Las Vegas was nice.
We hit a Denny's on the way. That's a good way to start.
Aaron and I had pancakes. They weren't as good as pancakes in LA, but they weren't bad.
Then, we kept on all the way to Vegas and went straight to Noah Cicero.
He talked about how him and I met and the weird serendipity of friendships and circles that came about after I agreed to make a film of his novella The Human War.
"I met Loren and Jake, and I went to Korea, and now I'm here. That wouldn't have happened without you making the film and meeting you."
We chatted for a good long while.
I could tell people were getting restless, so we let it die after a couple hours, and we headed to our hotel and decided to have Mediterranean food.
This was my first time walking Vegas without being on the strip. It's an interesting city. It actually reminds me of parts of Daejeon, Korea. They had this rooftop to protect folks from the Sun, but there were all these images broadcast over it. I pointed up to the ceiling and said how much it was like Korea, and Aaron laughed.
"Haaaa," he said. "Yeah."
Then we just took in the spectacle of everything. People barely dressed, and I'm not sure why, tourists with ice cream cones, folks holding beers and standing next to stages, where a band is performing covers, and droves and droves of people looking and eating and talking.
"I like being around people," Noah announced. "I love this."
I could see how it was really stimulating. People from all over the country and world. It was almost like a zoo for human beings. It reminded me of the story of those hamsters that are given drugs and two sets of cages: one with lots of cages and hamster friends and another without any nice spinning wheels or friends. The hamsters with the nice cages and lots of friends didn't take any of the drugs from the water dispenser, while the lonely hamster got hooked on whatever drug they were testing.
I figure if I were a hamster in Las Vegas, I'd probably be engaged with the stimulation of my hamster friends. It's very unlike Los Angeles, where everyone is spread out. But it does feel like Hollywood Boulevard, or other types of tourist type centers of the world.
When we walked back to the hotel, we only gambled about $40. All of us were too tired from all the driving and called it an early night. We also knew we had to film the next day early in the morning. Meina was heading back to Philadelphia as soon as we got to LA, so we picked a spot right outside of Vegas and set-up the cameras at a rest stop.

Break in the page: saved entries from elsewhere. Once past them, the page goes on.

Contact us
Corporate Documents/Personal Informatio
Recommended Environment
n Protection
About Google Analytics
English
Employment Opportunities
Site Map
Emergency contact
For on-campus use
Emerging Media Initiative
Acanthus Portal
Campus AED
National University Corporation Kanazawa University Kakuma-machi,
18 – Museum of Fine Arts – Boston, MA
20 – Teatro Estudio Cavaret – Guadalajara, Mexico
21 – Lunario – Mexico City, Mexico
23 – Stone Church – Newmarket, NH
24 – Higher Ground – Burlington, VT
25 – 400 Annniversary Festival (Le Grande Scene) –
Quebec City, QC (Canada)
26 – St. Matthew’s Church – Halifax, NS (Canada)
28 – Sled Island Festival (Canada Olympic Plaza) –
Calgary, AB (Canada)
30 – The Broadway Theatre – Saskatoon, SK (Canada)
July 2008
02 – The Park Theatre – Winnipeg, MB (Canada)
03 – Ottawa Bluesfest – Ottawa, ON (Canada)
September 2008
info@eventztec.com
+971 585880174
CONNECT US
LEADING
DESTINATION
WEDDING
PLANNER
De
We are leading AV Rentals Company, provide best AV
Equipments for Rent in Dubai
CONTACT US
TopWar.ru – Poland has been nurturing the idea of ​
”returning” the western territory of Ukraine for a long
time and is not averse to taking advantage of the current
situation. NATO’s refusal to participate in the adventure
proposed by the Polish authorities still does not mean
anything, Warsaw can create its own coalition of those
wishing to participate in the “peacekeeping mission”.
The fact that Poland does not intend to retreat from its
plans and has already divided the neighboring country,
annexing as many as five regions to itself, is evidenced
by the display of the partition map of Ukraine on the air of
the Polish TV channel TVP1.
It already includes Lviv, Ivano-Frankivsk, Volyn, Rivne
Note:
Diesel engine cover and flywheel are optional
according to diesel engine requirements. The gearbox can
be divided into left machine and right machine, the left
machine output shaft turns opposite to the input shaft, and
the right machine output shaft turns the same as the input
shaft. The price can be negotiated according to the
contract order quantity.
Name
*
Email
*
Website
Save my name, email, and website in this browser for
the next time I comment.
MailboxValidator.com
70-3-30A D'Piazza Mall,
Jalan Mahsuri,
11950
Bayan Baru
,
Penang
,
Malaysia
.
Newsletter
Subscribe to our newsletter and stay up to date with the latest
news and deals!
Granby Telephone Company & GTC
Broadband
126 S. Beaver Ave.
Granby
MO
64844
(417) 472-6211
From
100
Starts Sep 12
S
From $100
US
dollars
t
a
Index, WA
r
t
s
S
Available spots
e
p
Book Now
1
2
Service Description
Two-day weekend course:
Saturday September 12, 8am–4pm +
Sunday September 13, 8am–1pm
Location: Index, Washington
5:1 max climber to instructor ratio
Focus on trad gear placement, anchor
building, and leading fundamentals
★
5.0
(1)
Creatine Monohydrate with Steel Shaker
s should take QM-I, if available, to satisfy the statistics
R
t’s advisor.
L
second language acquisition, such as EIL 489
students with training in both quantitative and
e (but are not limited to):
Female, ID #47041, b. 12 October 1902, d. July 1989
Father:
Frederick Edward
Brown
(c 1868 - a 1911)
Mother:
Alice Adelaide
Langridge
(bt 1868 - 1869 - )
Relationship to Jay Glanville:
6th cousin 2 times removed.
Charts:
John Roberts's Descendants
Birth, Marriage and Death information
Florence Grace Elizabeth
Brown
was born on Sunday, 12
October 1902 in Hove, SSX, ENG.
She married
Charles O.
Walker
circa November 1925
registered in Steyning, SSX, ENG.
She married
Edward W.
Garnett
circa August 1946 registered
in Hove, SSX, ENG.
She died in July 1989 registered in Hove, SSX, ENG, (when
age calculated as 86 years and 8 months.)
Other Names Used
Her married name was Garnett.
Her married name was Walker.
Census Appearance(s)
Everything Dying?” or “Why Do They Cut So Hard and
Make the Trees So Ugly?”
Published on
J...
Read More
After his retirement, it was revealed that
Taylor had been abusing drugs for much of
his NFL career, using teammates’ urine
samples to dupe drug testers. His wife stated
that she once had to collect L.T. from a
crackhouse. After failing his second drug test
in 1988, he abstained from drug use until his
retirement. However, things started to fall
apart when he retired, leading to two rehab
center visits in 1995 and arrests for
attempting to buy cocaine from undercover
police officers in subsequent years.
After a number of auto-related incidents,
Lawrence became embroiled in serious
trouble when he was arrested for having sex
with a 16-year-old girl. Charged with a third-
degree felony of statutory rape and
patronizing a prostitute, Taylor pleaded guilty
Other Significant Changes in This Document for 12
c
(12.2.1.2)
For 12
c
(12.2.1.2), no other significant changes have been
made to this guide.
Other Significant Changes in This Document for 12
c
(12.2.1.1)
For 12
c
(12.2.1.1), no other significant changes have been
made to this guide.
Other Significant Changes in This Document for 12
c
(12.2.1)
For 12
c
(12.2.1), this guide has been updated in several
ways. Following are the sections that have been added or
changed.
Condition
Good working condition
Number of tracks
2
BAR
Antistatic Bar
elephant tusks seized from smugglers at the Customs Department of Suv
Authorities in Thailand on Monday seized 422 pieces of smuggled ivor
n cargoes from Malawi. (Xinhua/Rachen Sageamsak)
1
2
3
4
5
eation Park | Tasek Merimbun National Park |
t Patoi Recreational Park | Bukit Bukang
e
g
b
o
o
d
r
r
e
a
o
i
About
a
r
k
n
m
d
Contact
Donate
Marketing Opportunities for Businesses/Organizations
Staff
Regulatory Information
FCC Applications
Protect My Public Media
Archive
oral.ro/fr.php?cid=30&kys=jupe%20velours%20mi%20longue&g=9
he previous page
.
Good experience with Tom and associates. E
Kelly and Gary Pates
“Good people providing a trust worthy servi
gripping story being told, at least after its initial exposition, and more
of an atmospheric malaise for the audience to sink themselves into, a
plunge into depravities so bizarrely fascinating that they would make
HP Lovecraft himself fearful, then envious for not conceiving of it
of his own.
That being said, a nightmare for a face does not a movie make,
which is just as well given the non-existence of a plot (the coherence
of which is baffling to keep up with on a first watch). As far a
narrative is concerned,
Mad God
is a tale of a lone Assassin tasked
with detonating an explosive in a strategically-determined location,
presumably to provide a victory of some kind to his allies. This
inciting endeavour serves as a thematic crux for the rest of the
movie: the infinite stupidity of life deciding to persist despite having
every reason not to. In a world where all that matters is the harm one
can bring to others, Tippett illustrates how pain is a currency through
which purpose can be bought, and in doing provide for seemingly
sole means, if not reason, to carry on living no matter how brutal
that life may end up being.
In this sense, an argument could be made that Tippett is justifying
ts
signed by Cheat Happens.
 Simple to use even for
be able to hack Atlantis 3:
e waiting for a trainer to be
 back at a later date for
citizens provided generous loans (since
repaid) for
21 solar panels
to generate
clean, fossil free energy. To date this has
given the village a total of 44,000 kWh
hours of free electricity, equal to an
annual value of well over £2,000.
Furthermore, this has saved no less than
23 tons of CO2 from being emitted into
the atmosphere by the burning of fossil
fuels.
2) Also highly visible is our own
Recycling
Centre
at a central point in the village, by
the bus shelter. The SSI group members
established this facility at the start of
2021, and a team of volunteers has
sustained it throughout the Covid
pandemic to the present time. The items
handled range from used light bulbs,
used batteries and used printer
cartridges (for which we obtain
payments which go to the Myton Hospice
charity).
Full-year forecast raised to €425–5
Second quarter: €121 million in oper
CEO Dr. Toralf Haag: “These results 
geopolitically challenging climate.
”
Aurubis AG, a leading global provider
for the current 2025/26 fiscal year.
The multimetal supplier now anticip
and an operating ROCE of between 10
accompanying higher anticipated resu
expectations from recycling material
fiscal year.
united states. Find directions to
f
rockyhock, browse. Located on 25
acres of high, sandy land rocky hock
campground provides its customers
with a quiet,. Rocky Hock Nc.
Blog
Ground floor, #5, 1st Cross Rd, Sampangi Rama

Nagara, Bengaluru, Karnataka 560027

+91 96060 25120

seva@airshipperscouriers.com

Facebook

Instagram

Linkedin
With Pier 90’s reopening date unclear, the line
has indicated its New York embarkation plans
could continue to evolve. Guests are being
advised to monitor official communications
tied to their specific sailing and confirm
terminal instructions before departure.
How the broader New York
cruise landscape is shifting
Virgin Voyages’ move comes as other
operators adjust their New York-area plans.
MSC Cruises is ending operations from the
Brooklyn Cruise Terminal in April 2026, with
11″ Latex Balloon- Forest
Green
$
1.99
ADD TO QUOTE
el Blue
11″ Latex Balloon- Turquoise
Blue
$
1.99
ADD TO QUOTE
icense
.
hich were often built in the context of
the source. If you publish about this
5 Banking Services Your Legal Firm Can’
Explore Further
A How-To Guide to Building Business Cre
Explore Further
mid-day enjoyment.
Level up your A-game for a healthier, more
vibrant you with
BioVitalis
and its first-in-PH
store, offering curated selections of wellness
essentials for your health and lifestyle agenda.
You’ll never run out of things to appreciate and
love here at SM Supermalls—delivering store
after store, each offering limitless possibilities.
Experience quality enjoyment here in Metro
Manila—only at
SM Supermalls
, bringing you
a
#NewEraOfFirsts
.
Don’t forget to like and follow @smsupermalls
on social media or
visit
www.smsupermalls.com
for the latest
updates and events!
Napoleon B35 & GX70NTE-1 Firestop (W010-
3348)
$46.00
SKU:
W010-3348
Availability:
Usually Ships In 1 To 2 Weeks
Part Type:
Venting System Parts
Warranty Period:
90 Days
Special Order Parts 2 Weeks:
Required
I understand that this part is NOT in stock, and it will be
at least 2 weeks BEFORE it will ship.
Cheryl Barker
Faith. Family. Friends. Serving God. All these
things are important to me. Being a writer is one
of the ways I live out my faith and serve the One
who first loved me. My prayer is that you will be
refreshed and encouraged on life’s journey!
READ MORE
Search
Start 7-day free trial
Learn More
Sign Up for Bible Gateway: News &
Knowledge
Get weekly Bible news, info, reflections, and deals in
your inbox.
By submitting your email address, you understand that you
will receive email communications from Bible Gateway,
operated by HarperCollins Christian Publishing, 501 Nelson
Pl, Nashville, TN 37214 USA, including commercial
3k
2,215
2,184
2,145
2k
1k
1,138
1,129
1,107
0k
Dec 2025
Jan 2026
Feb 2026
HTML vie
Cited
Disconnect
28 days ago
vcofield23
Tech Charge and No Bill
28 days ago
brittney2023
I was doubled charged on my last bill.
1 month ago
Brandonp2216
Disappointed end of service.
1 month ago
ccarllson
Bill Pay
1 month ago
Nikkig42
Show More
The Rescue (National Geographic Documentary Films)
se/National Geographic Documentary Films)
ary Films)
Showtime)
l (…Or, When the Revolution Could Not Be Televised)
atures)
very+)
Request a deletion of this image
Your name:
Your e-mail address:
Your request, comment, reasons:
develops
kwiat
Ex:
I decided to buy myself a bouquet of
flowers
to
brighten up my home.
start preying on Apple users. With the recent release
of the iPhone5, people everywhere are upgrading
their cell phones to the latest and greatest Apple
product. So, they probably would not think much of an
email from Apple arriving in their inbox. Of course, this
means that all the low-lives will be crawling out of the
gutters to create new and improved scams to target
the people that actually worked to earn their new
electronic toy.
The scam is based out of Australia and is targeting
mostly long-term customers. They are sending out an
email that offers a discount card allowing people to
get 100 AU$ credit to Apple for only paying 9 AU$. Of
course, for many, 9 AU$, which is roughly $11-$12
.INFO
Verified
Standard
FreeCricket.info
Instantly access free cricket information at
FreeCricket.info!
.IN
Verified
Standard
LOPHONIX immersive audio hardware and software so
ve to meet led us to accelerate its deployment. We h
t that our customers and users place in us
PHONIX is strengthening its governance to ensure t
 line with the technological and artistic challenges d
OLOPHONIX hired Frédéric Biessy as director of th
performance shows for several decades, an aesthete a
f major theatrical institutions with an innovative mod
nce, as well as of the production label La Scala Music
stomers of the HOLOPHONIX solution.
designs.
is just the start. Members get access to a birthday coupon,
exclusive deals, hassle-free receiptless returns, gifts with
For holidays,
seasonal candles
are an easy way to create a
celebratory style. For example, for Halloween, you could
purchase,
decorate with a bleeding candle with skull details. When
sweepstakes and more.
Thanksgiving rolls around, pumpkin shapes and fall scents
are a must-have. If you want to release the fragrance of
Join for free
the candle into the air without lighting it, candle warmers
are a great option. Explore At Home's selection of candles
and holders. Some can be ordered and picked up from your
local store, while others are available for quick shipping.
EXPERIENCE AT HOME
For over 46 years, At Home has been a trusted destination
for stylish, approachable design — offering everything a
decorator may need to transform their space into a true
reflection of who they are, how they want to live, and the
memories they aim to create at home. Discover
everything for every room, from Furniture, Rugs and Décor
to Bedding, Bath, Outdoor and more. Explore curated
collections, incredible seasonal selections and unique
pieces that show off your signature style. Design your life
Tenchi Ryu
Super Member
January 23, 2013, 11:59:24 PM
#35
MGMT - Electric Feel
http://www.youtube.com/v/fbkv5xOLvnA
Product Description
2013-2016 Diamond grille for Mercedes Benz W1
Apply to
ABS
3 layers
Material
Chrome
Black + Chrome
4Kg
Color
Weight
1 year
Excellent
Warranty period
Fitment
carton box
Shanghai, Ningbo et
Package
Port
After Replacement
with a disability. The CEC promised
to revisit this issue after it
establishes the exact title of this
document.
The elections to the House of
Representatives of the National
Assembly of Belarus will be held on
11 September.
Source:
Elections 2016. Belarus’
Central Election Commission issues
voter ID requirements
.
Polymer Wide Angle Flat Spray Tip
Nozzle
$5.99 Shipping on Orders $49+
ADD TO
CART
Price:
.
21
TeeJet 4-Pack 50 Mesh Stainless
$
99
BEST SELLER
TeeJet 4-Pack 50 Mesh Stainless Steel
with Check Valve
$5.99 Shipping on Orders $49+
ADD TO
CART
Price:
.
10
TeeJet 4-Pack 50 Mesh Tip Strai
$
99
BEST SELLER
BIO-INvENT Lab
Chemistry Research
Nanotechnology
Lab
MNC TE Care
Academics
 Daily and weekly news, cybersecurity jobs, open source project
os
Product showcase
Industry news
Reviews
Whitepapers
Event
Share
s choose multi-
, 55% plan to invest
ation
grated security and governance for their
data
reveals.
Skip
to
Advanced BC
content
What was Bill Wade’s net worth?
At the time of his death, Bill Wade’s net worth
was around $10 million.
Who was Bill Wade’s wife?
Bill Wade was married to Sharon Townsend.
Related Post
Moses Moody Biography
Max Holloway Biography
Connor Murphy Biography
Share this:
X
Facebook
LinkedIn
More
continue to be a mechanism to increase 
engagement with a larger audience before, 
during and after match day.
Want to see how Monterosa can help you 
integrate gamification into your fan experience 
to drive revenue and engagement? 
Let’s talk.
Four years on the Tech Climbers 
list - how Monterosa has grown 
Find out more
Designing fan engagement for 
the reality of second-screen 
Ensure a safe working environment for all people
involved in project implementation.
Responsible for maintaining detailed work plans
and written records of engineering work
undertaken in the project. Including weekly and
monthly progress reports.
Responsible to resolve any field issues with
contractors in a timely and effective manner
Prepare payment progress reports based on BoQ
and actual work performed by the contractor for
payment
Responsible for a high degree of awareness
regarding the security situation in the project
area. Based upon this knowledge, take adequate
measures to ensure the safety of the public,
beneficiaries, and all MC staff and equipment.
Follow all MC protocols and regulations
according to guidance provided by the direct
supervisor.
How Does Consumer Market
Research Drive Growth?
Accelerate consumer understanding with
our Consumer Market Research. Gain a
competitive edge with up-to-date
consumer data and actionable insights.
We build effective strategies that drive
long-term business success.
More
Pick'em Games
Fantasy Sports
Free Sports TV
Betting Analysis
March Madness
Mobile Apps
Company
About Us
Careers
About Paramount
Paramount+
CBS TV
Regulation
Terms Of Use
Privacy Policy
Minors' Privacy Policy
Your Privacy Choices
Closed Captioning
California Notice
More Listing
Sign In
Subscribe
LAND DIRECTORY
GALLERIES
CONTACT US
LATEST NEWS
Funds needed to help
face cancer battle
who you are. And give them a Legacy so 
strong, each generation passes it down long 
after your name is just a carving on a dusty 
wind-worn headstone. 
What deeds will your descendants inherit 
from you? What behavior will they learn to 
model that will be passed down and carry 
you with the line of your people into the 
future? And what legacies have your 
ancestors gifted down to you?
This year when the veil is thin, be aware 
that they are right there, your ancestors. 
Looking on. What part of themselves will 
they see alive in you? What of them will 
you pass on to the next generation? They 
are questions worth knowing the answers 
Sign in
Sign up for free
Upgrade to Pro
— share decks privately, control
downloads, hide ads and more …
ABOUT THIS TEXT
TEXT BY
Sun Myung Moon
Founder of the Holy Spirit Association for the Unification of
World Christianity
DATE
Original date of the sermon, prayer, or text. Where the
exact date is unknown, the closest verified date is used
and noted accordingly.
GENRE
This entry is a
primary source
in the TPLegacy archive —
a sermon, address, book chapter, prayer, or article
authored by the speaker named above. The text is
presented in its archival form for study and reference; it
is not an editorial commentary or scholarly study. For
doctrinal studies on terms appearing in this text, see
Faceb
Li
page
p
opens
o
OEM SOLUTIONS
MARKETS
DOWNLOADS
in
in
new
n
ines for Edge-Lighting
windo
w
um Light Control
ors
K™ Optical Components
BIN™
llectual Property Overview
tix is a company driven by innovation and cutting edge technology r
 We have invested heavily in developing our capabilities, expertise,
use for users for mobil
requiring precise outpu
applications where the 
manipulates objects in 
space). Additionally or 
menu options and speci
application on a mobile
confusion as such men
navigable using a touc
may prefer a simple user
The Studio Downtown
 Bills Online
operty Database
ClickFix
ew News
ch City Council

Then, her and I chatted about the experience of going on the road trip. I told her that I cared for her and wished her the best on her journey with going back to college and all that. That it was nice to do this adventure with her, but I'd be okay with not seeing her for three years.
"I mean," I said. "You're great, but, after this, we don't need to do this again for at least three years."
That cracked her up.
Then we talked about how exhausting it was to explain ourselves to people. The same conversation in a loop: "Where are you from? What does that name mean? What's it like being in America? What do you think about what's going on in Iran?"
It gets very tiring to have the same conversation, where you have to represent an entire country when you just want your coffee at the Starbuck's -- or wherever you happen to be when people decide they want a history lesson just because they notice you look different.
I'm pretty sure I cried talking about that. I'm all over the place really.
Once I got to LA, and Meina went off back to Philly, I spoke to my therapist here, and she said the trauma I blocked with the barber when I was nine, plus the cop pulling me over, Meina crying about that, and then some of my friends not being empathetic to my experience, were all further traumas. She said I'd jump around the grieving process.
"You'll go from sadness to anger to feeling vulnerable. You'll just hop around these things, until you don't. So just let yourself go through it."
That made me feel better. At least I knew it was normal to have this reaction.
Tomorrow, Aaron and I film one of our friends and her two sons for the film. They are supposed to be my mom and I at different ages. I'm curious how it'll go.
Oh, I also got a haircut yesterday. It was so nice. I went to my favorite place on Melrose that I've been going to since 2005. Vous Hair Salon. Yanni owns it, and she wasn't there yesterday, but Angel called me and said to come on through. That was nice. Her and I chatted about the film, and she loved it, and gave me advice about how to deal with things. Then we talked about how open Yanni was.
"I remember," Angel said, "when I first came to cut hair here. I told her I was transexual, and she wanted to know what I looked like all done up. Because I wasn't wearing any make-up -- because that's how I used to be back then -- I'd only do this at night. So, I showed a picture of me done up, and she was like, 'Oh, come to work like that!'"
"Yeah," I said. "Yanni is great like that. She's so open. That's why I've been coming here for so long. I never felt like I'd be turned away."
"Well, we love you. I always tell Yanni when you come in -- what a nice guy you are. I mean, you just change the whole atmosphere in the place."
"That's funny," I said. "It's just being here that makes me feel like I can be myself."